Hyperhomocystéinémie

Définition

Définition

L'hyperhomocystéinémie est l'augmentation dans le plasma, ( partie liquide du sang), de l'homocystéine qui est à l'origine d'une augmentation du nombre des facteurs de risque d'accident vasculaire atteignant les artères et les veines.

Généralités

L'homocystéine est un acide aminé (éléments de base constituant une protéine) contenant du soufre qui provient du métabolisme (formation) de la méthionine

Symptômes

Symptômes

Une hyperhomocystéinémie modérée est observée chez les sujets de moins de cinquante ans, qui sont atteints d'une insuffisance coronarienne aiguë (circulation coronaire défaillante), et chez les patients présentant une insuffisance de filtration rénale aiguë ou chronique (s'étalant dans le temps), soit sous hémodialyse, soit déjà transplantés.

L'augmentation du taux d'homocystéine dans le sang, est quelquefois d'origine génétique, mais peut également être liée à des déficits nutritionnels en vitamine B12, et de façon moins importante en vitamine B6. Son augmentation est quelquefois secondaire à la prise de certains médicaments tels que (liste non exhaustive) :

  • Les fibrates.
  • Le méthotrexate.
  • Les corticoïdes.
  • La théophylline.
  • La ciclosporine.

Physiologie

La méthionine désigne l'acide aminé entrant dans la constitution des protéines.

Cet acide aminé est dit essentiel, car il ne peut pas être synthétisé par l'organisme, et doit donc obligatoirement être apporté par l'alimentation.

Plus précisément la méthionine entre dans la constitution des protéines de l'organisme, et participe à la synthèse d'autres substances telles que la créatinine, la cystéine, et l'adrénaline. La méthionine joue également un rôle de détoxication des médicaments.

En cas de maladie dite enzymatique telle que l'homocystéinurie ou encore la tyrosinose, on constate également une augmentation de la méthionine dans le sang et l'urine.

Examen médical

Labo

La concentration de cet acide aminé dans le sang et l'urine, augmente quand il existe une insuffisance hépatique (insuffisance de fonctionnement des cellules du foie).

Le taux normal de l'homocystéine dans le plasma à jeun est compris entre 5 et 15 micromoles par litre. L'hyperhomocystéinémie est modérée, quand elle est située entre 16 et 30 micromoles par litre, et considérée comme sévère si elle dépasse 200 micromoles par litre.

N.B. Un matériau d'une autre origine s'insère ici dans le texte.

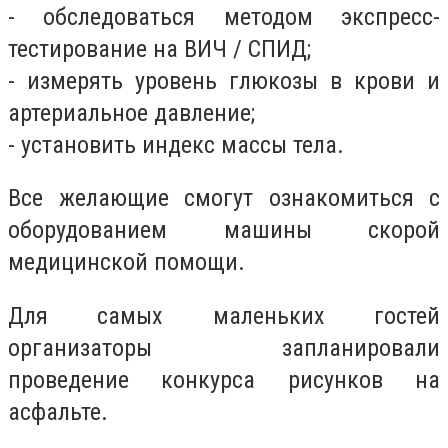
- обследоваться методом экспресс-
тестирование на ВИЧ / СПИД;
- измерять уровень глюкозы в крови и
артериальное давление;
- установить индекс массы тела.
Все желающие смогут ознакомиться с
оборудованием машины скорой
медицинской помощи.
Для самых маленьких гостей
организаторы запланировали
проведение конкурса рисунков на
асфальте.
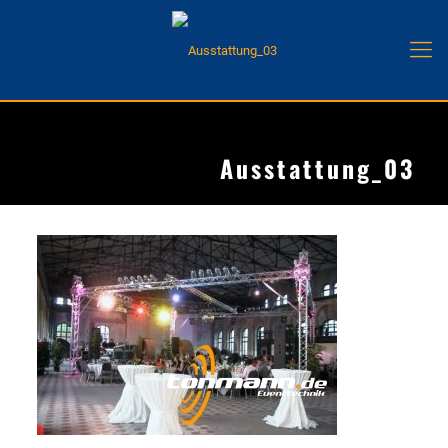
Ausstattung_03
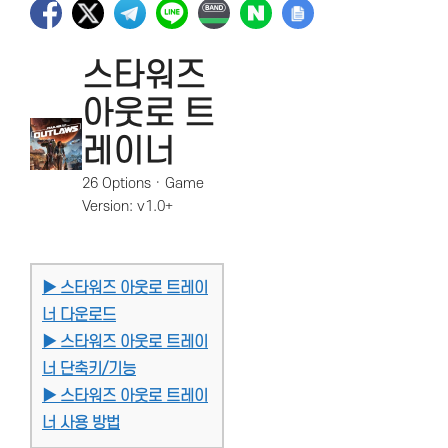
스타워즈
아웃로 트
레이너
26 Options · Game
Version: v1.0+
▶ 스타워즈 아웃로 트레이
너 다운로드
▶ 스타워즈 아웃로 트레이
너 단축키/기능
▶ 스타워즈 아웃로 트레이
너 사용 방법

Six heures après l'administration par voie buccale de 0,1 g par kg de poids de méthionine, la quantité normale de l'homocystéine dans le plasma (partie liquide du sang) est inférieure à 50 micromoles par litre chez l'homme et inférieure à 51 micromoles par litre chez la femme.

Diverses études épidémiologiques, ont permis de démontrer qu'une augmentation du taux plasmatique d'homocystéine entre dans la liste des facteurs de risque cardio-vasculaires, mais également cérébrovasculaires et des vaisseaux périphériques. C'est la raison pour laquelle cette élévation de la quantité dans le sang, est susceptible d'entraîner des thromboses artérielles et veineuses. 

Traitement

Traitement

Le traitement de l'hyperhomocystéinémie consiste à administrer 5 à 10 mg par jour d'acide folique, seul ou associé aux vitamines B6 (250 g par jour), et éventuellement de la vitamine B12.